Jamal Badawi, a Canadian Muslim raised in Egypt, is a prolific author and speaker around the world, and has been active in several Muslim organizations in North America over the years. A known conservative with old ties to the Muslim Brotherhood in Egypt, his views have moderated over time. You can read his fatwa (legal opinion) on this issue on the Islamic Society of North America website. Quoting many others conservatives like himself, his conclusion runs parallel to Saeed’s:
"In the context of the besieged early Muslim community, apostasy was a major threat to the nascent Muslim community. Taking a passive attitude towards it would have jeopardized the very emergence of the Muslim community."
The founder of the Islamist movement in Tunisia, Rashid Ghannushi, was jailed as a young man for starting a political party that was already threatening President Ben Ali’s own grip on power in the early 1980s. In prison he wrote was to become his doctoral thesis, “The General Liberties of the Islamic State,” in which he argues against the death penalty for apostasy and for democratic procedures in any Muslim-majority country. Democracy, he argued, is not just good because governments are responsive to their people’s wishes, or because citizens enjoy civil and political freedoms. It is also necessary in order to ensure religious freedom. People of different faiths should have the right to proselytize, as long as it is done with respect.
After two decades of exile in the UK, Ghannushi has now come back to Tunisia after the revolution. As the veteran leader of the Islamist movement, however, he has decided to step down from any formal leadership. He will let younger men and women run for election. But in all his interviews with the press, he says he’s thrilled with the new Tunisia. “And don’t worry about the Islamic parties,” he tells reporters. “We will play by all the democratic rules. Freedom is too important to us!”

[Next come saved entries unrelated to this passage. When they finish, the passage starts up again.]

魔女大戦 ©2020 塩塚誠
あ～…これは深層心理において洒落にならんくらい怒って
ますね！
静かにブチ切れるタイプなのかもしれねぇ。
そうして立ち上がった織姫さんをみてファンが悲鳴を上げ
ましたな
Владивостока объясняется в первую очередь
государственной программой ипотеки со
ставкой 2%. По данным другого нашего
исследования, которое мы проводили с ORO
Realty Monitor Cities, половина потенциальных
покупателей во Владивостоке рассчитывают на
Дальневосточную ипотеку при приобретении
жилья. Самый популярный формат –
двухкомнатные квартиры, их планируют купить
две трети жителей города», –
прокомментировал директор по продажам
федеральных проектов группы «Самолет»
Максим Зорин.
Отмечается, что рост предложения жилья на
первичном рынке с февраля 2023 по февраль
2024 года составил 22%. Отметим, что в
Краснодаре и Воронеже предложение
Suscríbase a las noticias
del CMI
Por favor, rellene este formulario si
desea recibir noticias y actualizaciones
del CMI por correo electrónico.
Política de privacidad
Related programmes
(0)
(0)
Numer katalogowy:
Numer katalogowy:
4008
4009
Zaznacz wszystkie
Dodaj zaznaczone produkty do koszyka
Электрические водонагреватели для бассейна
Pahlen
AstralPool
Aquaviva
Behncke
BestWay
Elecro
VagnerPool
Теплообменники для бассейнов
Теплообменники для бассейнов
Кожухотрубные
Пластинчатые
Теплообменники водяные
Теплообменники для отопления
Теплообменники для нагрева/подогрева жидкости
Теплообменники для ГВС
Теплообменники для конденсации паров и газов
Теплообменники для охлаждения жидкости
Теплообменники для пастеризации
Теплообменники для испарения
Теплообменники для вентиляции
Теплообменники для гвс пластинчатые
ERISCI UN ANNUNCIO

In the first half I mentioned the issue of blasphemy. Just as I find encouragement in the growing number of high profile Muslim leaders reinterpreting the Qur’an and Hadith on the issue of apostasy, so I believe that hardliners will increasingly find themselves isolated, even in Muslim-dominated areas. The following is a telling sign.

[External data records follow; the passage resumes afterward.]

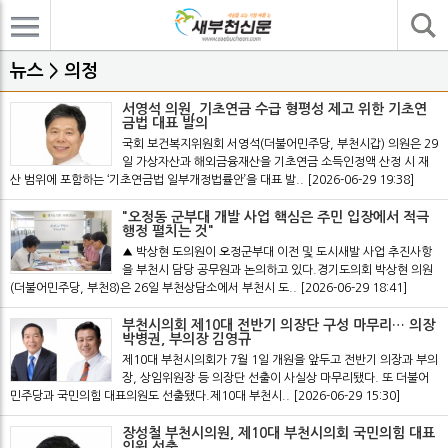
기사검색
뉴스 > 의정
서영석 의원, 기초연금 수급 형평성 제고 위한 기초연
금법 대표 발의
국회 보건복지위원회 서영석(더불어민주당, 부천시갑) 의원은 29
일 가상자산과 해외금융재산을 기초연금 소득인정액 산정 시 재
산 범위에 포함하는 ‘기초연금법 일부개정법률안’을 대표 발..
[2026-06-29 19:38]
"오정동 군부대 개발 사업 핵심은 주민 입장에서 적극
행정 펼치는 것"
▲ 박상현 도의원이 오정군부대 이전 및 도시새발 사업 추진사항
을 부천시 담당 공무원과 논의하고 있다.경기도의회 박상현 의원
(더불어민주당, 부천8)은 26일 부천상담소에서 부천시 도..
[2026-06-29 18:41]
부천시의회 제10대 전반기 의장단 구성 마무리… 의장
박병권, 부의장 김영규
제10대 부천시의회가 7월 1일 개원을 앞두고 전반기 의장과 부의
장, 상임위원장 등 의장단 선출이 사실상 마무리됐다. 또 더불어
민주당과 국민의힘 대표의원도 선출됐다.제10대 부천시..
[2026-06-29 15:30]
장성철 부천시의원, 제10대 부천시의회 국민의힘 대표
의원 선출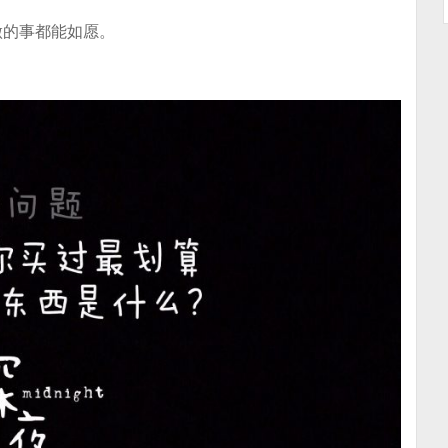
做的事都能如愿。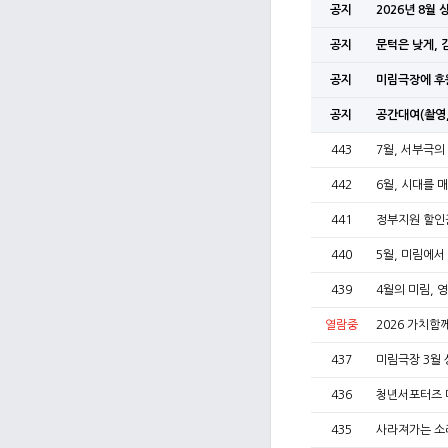
공지
2026년 8월
공지
문턱은 낮게, 
공지
미림극장에 후
공지
공간대여(촬영,
443
7월, 서부극의
442
6월, 시대를 
441
정부지원 할인
440
5월, 미림에서
439
4월의 미림, 
열람중
2026 가치
437
미림극장 3월 
436
청년서포터즈 
435
사라져가는 소리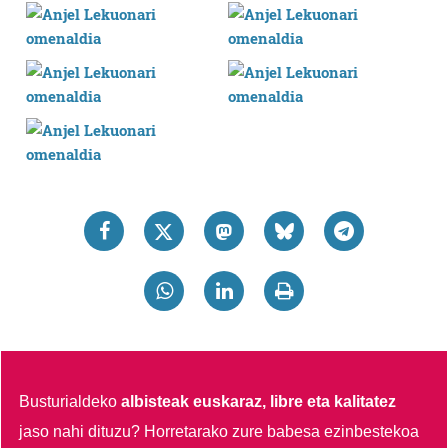
Lortu zure datu pertsonalak prozesatzeko moduari
buruzko informazio gehiago eta ezarri zure lehentasunak
datuen atalean. Edozein unetan alda edo ken dezakezu
zure baimena Cookieen adierazpenean.
Webgune honek cookie propioak eta hirugarrenen cookie-
fitxategiak erabiltzen ditu. Zure esperientzia eta
zerbitzuak hobetzeko asmoz, cookie teknologiaz
baliatzen gara. Ohar hau onartuz gero, teknologia hori
erabiltzeko baimen esplizitua ematen diguzu.
Gehiago
irakurri
Busturialdeko
albisteak euskaraz, libre eta kalitatez
jaso nahi dituzu?
Horretarako zure babesa ezinbestekoa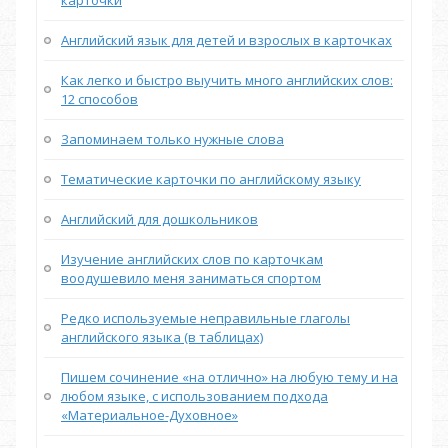
Английский язык для детей и взрослых в карточках
Как легко и быстро выучить много английских слов:
12 способов
Запоминаем только нужные слова
Тематические карточки по английскому языку
Английский для дошкольников
Изучение английских слов по карточкам
воодушевило меня заниматься спортом
Редко используемые неправильные глаголы
английского языка (в таблицах)
Пишем сочинение «на отлично» на любую тему и на
любом языке, с использованием подхода
«Материальное-Духовное»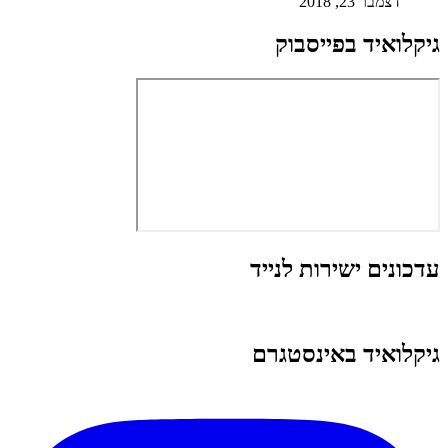
דצמבר 23, 2018
גיקלואיד בפייסבוק
עדכונים ישירות לנייד
גיקלואיד באינסטגרם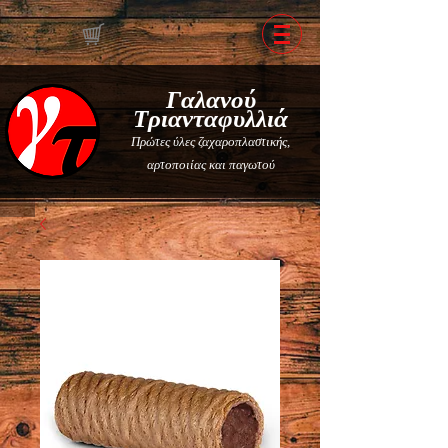
Γαλανού
Τριανταφυλλιά
Πρώτες ύλες ζαχαροπλαστικής,
αρτοποιίας και παγωτού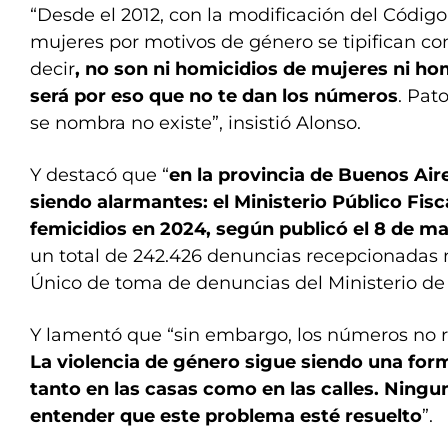
“Desde el 2012, con la modificación del Código
mujeres por motivos de género se tipifican co
decir
, no son ni homicidios de mujeres ni hom
será por eso que no te dan los números
. Pat
se nombra no existe”, insistió Alonso.
Y destacó que “
en la provincia de Buenos Aire
siendo alarmantes: el Ministerio Público Fisc
femicidios en 2024, según publicó el 8 de m
un total de 242.426 denuncias recepcionadas 
Único de toma de denuncias del Ministerio de
Y lamentó que “sin embargo, los números no re
La violencia de género sigue siendo una for
tanto en las casas como en las calles. Ningu
entender que este problema esté resuelto
”.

As it turns out, it was Pakistan that launched a yearly campaign in the UN since 1999, and particularly in its Human Rights Council, to pass resolutions against religious defamation – in effect an anti-blasphemy law sponsored by the largest Muslim worldwide body, the Organization of the Islamic Cooperation (OIC, 57 member countries). After some positive support from a wide array of countries, many states realized that this was a thinly veiled strategy to marshal support for the kind of laws Pakistan, Saudi Arabia and Iran already have at home. In March of this year in Geneva, sensing that for the first time it would be defeated, the OIC quietly dropped the issue (see forthcoming book by Nina Shea and Paul Marshall, Silenced: How Apostasy and Blasphemy Codes are Choking Freedoms Worldwide, Oxford University Press, November 2011). The tide may be turning.
Freedom of thought and freedom of religion, just like other human rights, are more and more taken for granted by Muslims everywhere. Are there headwinds of reaction and traditionalism? Of course there are. But, it seems to me, the mother ship – the Muslim mainstream – is seems to be slowly heading in a reformist direction.